A revista Carta Capital conversou com o rapper. Reproduzimos um trecho abaixo:
Carta Capital: No último sábado você e sua banda tiveram o show no Festival de Inverno de Bonito interrompido pela Polícia Militar do Estado do Mato Grosso do Sul. Você pode contar melhor como foi o episódio? A polícia te abordou?
BNegão: Então, eles não entraram em contato diretamente com a gente. Foi uma perseguição anterior. Na passagem de som, esse cara da produção foi lá, e ele tinha apanhado da polícia militar, apanhou a noite inteira e foi demonstrar pra mim o linchamento. Ele tava todo inchado na passagem de som, revoltado. Estava rezando pela vida mas ao mesmo tempo querendo se expressar, querendo contar o que aconteceu. E muita gente veio dizer o que rolou, que lincharam outra menina da organização, e que a PM falou que a mina agrediu 5 policiais.
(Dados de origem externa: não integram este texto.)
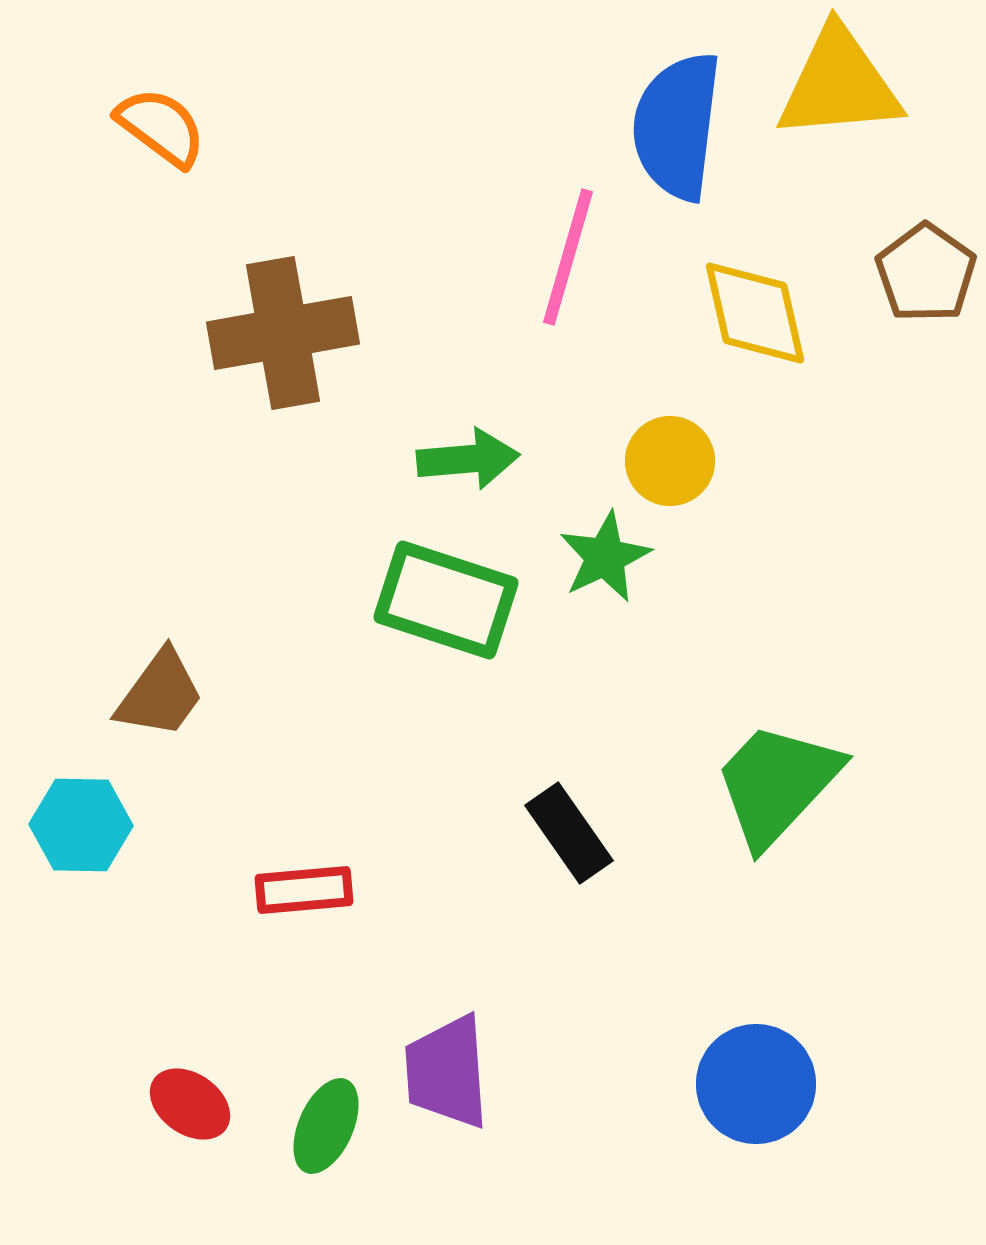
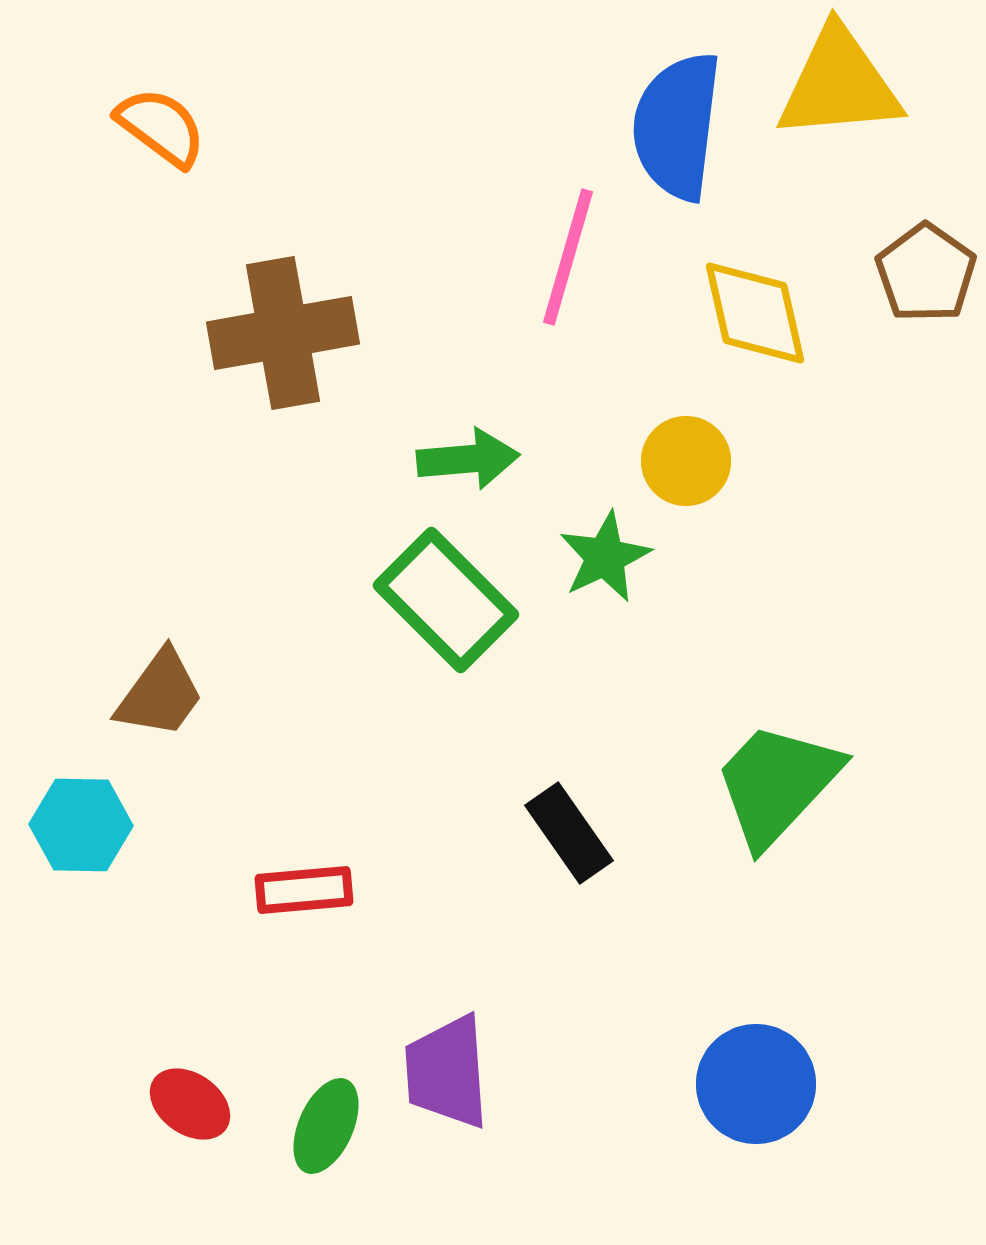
yellow circle: moved 16 px right
green rectangle: rotated 27 degrees clockwise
Não tem como. E daí o cara contou essa história. E no meio do show eu também contei essa história. Eu cheguei e falei é o seguinte, aconteceu isso com os caras da produção e tal, acusei a polícia. Aí deu duas músicas, os caras [policiais] vieram pra acabar com o show. E eu já tinha falado também sobre Bolsonaro, sobre Sérgio Moro, sobre o que aconteceu na tribo no Pará e tantas outras coisas que eu tinha pra falar. Aí falaram pra acabar. Deu tempo de tocar mais duas músicas, eu toquei. Deu tempo também de xingar o Bolsonaro mais umas dez vezes e fui embora. Mas foi nesse esquema, na hora que a gente desceu pra tocar uma música instrumental, foi a hora que chegou o cara da organização, tremendo e apavorado falando que a secretaria [de cultura de Bonito] tinha ido em cima dele junto com a polícia falando que tinha que encerrar o show.